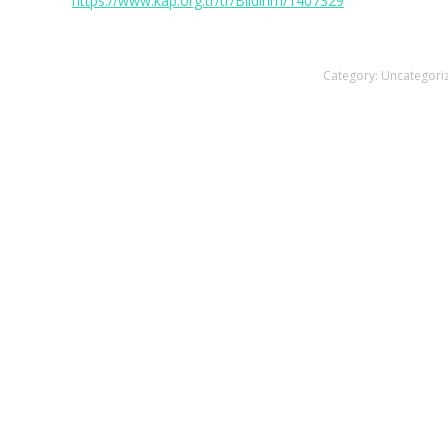
https://www.kap.org.tr/tr/Bildirim/1407329
Category:
Uncategori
○ ○ ○
• _DIRECTIONS_
Only the text of the material belongs in your copy, which must match the original exactly.

• _ANSWER SECTION_
https://www.kap.org.tr/tr/Bildirim/1407329
Category:
Uncategori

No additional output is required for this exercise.